# Copyright 2023 The HuggingFace Team. All rights reserved.
#
# Licensed under the Apache License, Version 2.0 (the "License");
# you may not use this file except in compliance with the License.
# You may obtain a copy of the License at
#
#     http://www.apache.org/licenses/LICENSE-2.0
#
# Unless required by applicable law or agreed to in writing, software
# distributed under the License is distributed on an "AS IS" BASIS,
# WITHOUT WARRANTIES OR CONDITIONS OF ANY KIND, either express or implied.
# See the License for the specific language governing permissions and
# limitations under the License.
"""Extends `dill` to support pickling more types and produce more consistent dumps."""

import os
import sys
from io import BytesIO
from types import CodeType, FunctionType

import dill
from packaging import version

from .. import config


class Pickler(dill.Pickler):
    dispatch = dill._dill.MetaCatchingDict(dill.Pickler.dispatch.copy())
    _legacy_no_dict_keys_sorting = False

    def save(self, obj, save_persistent_id=True):
        obj_type = type(obj)
        if obj_type not in self.dispatch:
            if "regex" in sys.modules:
                import regex  # type: ignore

                if obj_type is regex.Pattern:
                    pklregister(obj_type)(_save_regexPattern)
            if "spacy" in sys.modules:
                import spacy  # type: ignore

                if issubclass(obj_type, spacy.Language):
                    pklregister(obj_type)(_save_spacyLanguage)
            if "tiktoken" in sys.modules:
                import tiktoken  # type: ignore

                if obj_type is tiktoken.Encoding:
                    pklregister(obj_type)(_save_tiktokenEncoding)
            if "torch" in sys.modules:
                import torch  # type: ignore

                if issubclass(obj_type, torch.Tensor):
                    pklregister(obj_type)(_save_torchTensor)

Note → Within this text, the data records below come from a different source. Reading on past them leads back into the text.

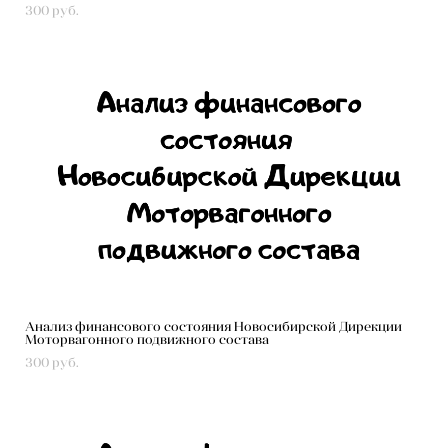
300 pуб.
Анализ финансового состояния Новосибирской Дирекции
Моторвагонного подвижного состава
300 pуб.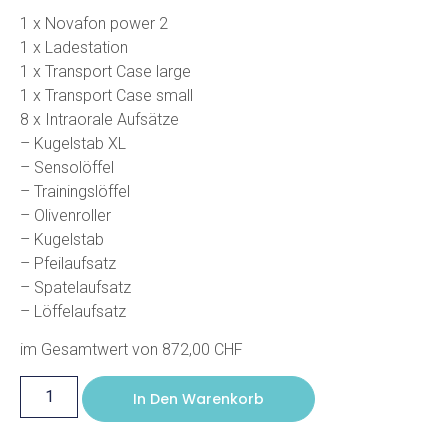
1 x Novafon power 2
1 x Ladestation
1 x Transport Case large
1 x Transport Case small
8 x Intraorale Aufsätze
– Kugelstab XL
– Sensolöffel
– Trainingslöffel
– Olivenroller
– Kugelstab
– Pfeilaufsatz
– Spatelaufsatz
– Löffelaufsatz
im Gesamtwert von 872,00 CHF
In Den Warenkorb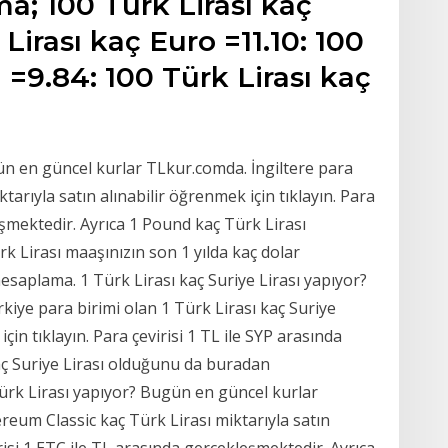
a; 100 Türk Lirası kaç
Lirası kaç Euro =11.10: 100
 =9.84: 100 Türk Lirası kaç
n en güncel kurlar TLkur.comda. İngiltere para
arıyla satın alınabilir öğrenmek için tıklayın. Para
eşmektedir. Ayrıca 1 Pound kaç Türk Lirası
k Lirası maaşınızın son 1 yılda kaç dolar
esaplama. 1 Türk Lirası kaç Suriye Lirası yapıyor?
iye para birimi olan 1 Türk Lirası kaç Suriye
için tıklayın. Para çevirisi 1 TL ile SYP arasında
aç Suriye Lirası olduğunu da buradan
Türk Lirası yapıyor? Bugün en güncel kurlar
reum Classic kaç Türk Lirası miktarıyla satın
irisi 1 ETC ile TL arasında gerçekleşmektedir. Ayrıca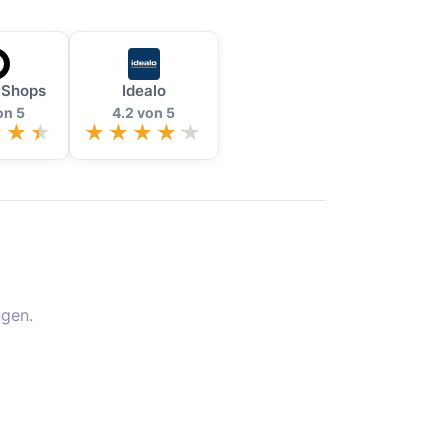
 Shops
Idealo
on 5
4.2 von 5
gen.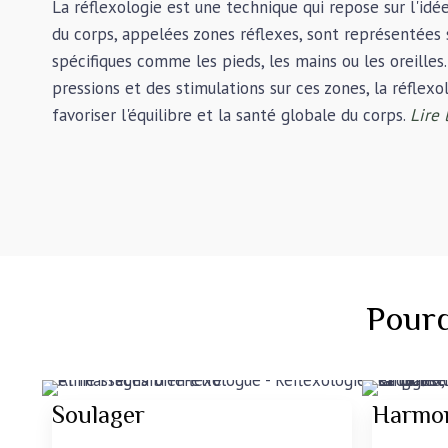
La réflexologie est une technique qui repose sur l'idé
du corps, appelées zones réflexes, sont représentées 
spécifiques comme les pieds, les mains ou les oreilles
pressions et des stimulations sur ces zones, la réflexo
favoriser l'équilibre et la santé globale du corps.
Lire 
Pourq
Soulager
Harmon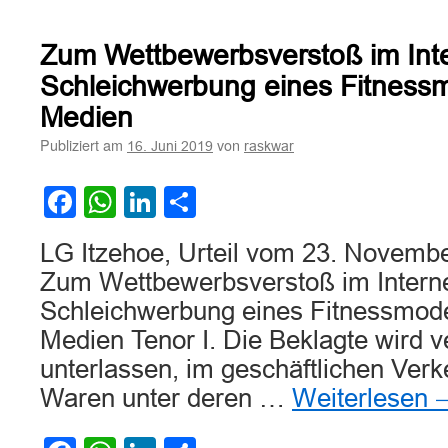
Keine
getarnte
Werbung
Zum Wettbewerbsverstoß im Inte
eines
Influencers
Schleichwerbung eines Fitnessmo
auf
Medien
Instagram
Publiziert am
von
16. Juni 2019
raskwar
Facebook
WhatsApp
LinkedIn
Teilen
LG Itzehoe, Urteil vom 23. Novemb
Zum Wettbewerbsverstoß im Interne
Schleichwerbung eines Fitnessmodel
Medien Tenor I. Die Beklagte wird ve
unterlassen, im geschäftlichen Verke
Waren unter deren …
Weiterlesen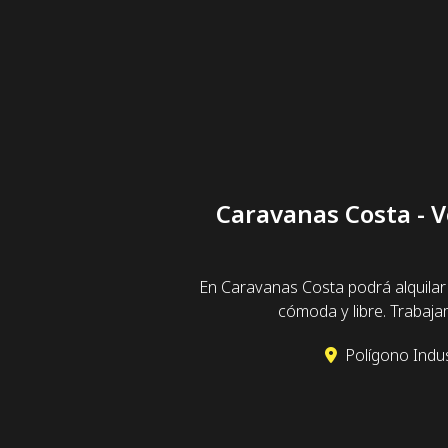
Caravanas Costa - V
En Caravanas Costa podrá alquilar
cómoda y libre. Trabaj
Polígono Indus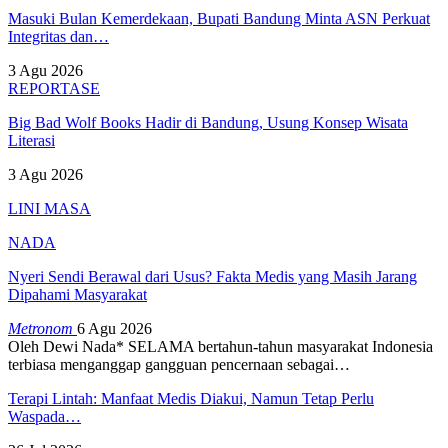
Masuki Bulan Kemerdekaan, Bupati Bandung Minta ASN Perkuat
Integritas dan…
3 Agu 2026
REPORTASE
Big Bad Wolf Books Hadir di Bandung, Usung Konsep Wisata
Literasi
3 Agu 2026
LINI MASA
NADA
Nyeri Sendi Berawal dari Usus? Fakta Medis yang Masih Jarang
Dipahami Masyarakat
Metronom
6 Agu 2026
Oleh Dewi Nada*
SELAMA bertahun-tahun masyarakat Indonesia
terbiasa menganggap gangguan pencernaan sebagai
…
Terapi Lintah: Manfaat Medis Diakui, Namun Tetap Perlu
Waspada…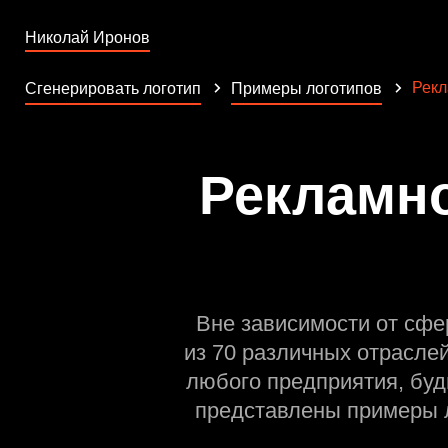
Николай Иронов
Рекл
Сгенерировать логотип
Примеры логотипов
Рекламно
Вне зависимости от сфе
из 70 различных отрасле
любого предприятия, буд
представлены примеры л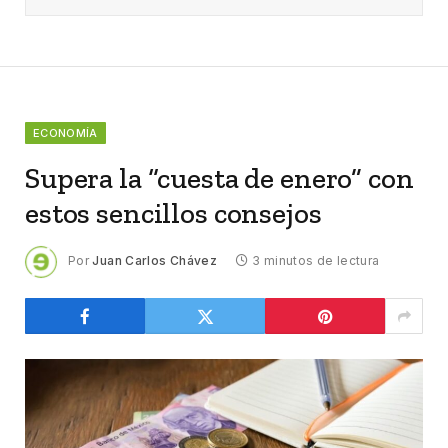
ECONOMÍA
Supera la “cuesta de enero” con
estos sencillos consejos
Por
Juan Carlos Chávez
3 minutos de lectura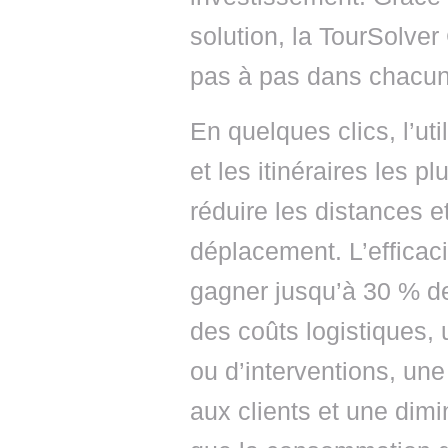
solution, la TourSolver
pas à pas dans chacune
En quelques clics, l’uti
et les itinéraires les p
réduire les distances e
déplacement. L’efficac
gagner jusqu’à 30 % de
des coûts logistiques,
ou d’interventions, une
aux clients et une dim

                if obj_type is torch.Generator:
                    pklregister(obj_type)(_save_torchGenerator)

                # Unwrap `torch.compile`-ed modules
                if issubclass(obj_type, torch.nn.Module):
                    obj = getattr(obj, "_orig_mod", obj)
            if "transformers" in sys.modules:
                import transformers  # type: ignore

                if issubclass(obj_type, transformers.PreTrainedTokenizerBase):
                    pklregister(obj_type)(_save_transformersPreTrainedTokenizerBase)

        # Unwrap `torch.compile`-ed functions
        if obj_type is FunctionType:
            obj = getattr(obj, "_torchdynamo_orig_callable", obj)
        dill.Pickler.save(self, obj, save_persistent_id=save_persistent_id)

    def _batch_setitems(self, items):
        if self._legacy_no_dict_keys_sorting:
            return super()._batch_setitems(items)
        # Ignore the order of keys in a dict
        try:
            # Faster, but fails for unorderable elements
            items = sorted(items)
        except Exception:  # TypeError, decimal.InvalidOperation, etc.
            from datasets.fingerprint import Hasher

            items = sorted(items, key=lambda x: Hasher.hash(x[0]))
        dill.Pickler._batch_setitems(self, items)

    def memoize(self, obj):
        # Don't memoize strings since two identical strings can have different Python ids
        if type(obj) is not str:  # noqa: E721
            dill.Pickler.memoize(self, obj)


def pklregister(t):
    """Register a custom reducer for the type."""

    def proxy(func):
        Pickler.dispatch[t] = func
        return func

    return proxy


def dump(obj, file):
    """Pickle an object to a file."""
    Pickler(file, recurse=True).dump(obj)


def dumps(obj):
    """Pickle an object to a string."""
    file = BytesIO()
    dump(obj, file)
    return file.getvalue()


if config.DILL_VERSION < version.parse("0.3.6"):

    def log(pickler, msg):
        dill._dill.log.info(msg)

elif config.DILL_VERSION.release[:3] in [
    version.parse("0.3.6").release,
    version.parse("0.3.7").release,
    version.parse("0.3.8").release,
]:

    def log(pickler, msg):
        dill._dill.logger.trace(pickler, msg)


@pklregister(set)
def _save_set(pickler, obj):
    log(pickler, f"Se: {obj}")
    try:
        # Faster, but fails for unorderable elements
        args = (sorted(obj),)
    except Exception:  # TypeError, decimal.InvalidOperation, etc.
        from datasets.fingerprint import Hasher

        args = (sorted(obj, key=Hasher.hash),)

    pickler.save_reduce(set, args, obj=obj)
    log(pickler, "# Se")


def _save_regexPattern(pickler, obj):
    import regex  # type: ignore

    log(pickler, f"Re: {obj}")
    args = (obj.pattern, obj.flags)
    pickler.save_reduce(regex.compile, args, obj=obj)
    log(pickler, "# Re")


def _save_tiktokenEncoding(pickler, obj):
    import tiktoken  # type: ignore

    log(pickler, f"Enc: {obj}")
    args = (obj.name, obj._pat_str, obj._mergeable_ranks, obj._special_tokens)
    pickler.save_reduce(tiktoken.Encoding, args, obj=obj)
    log(pickler, "# Enc")


def _save_torchTensor(pickler, obj):
    import torch  # type: ignore

    # `torch.from_numpy` is not picklable in `torch>=1.11.0`
    def create_torchTensor(np_array):
        return torch.from_numpy(np_array)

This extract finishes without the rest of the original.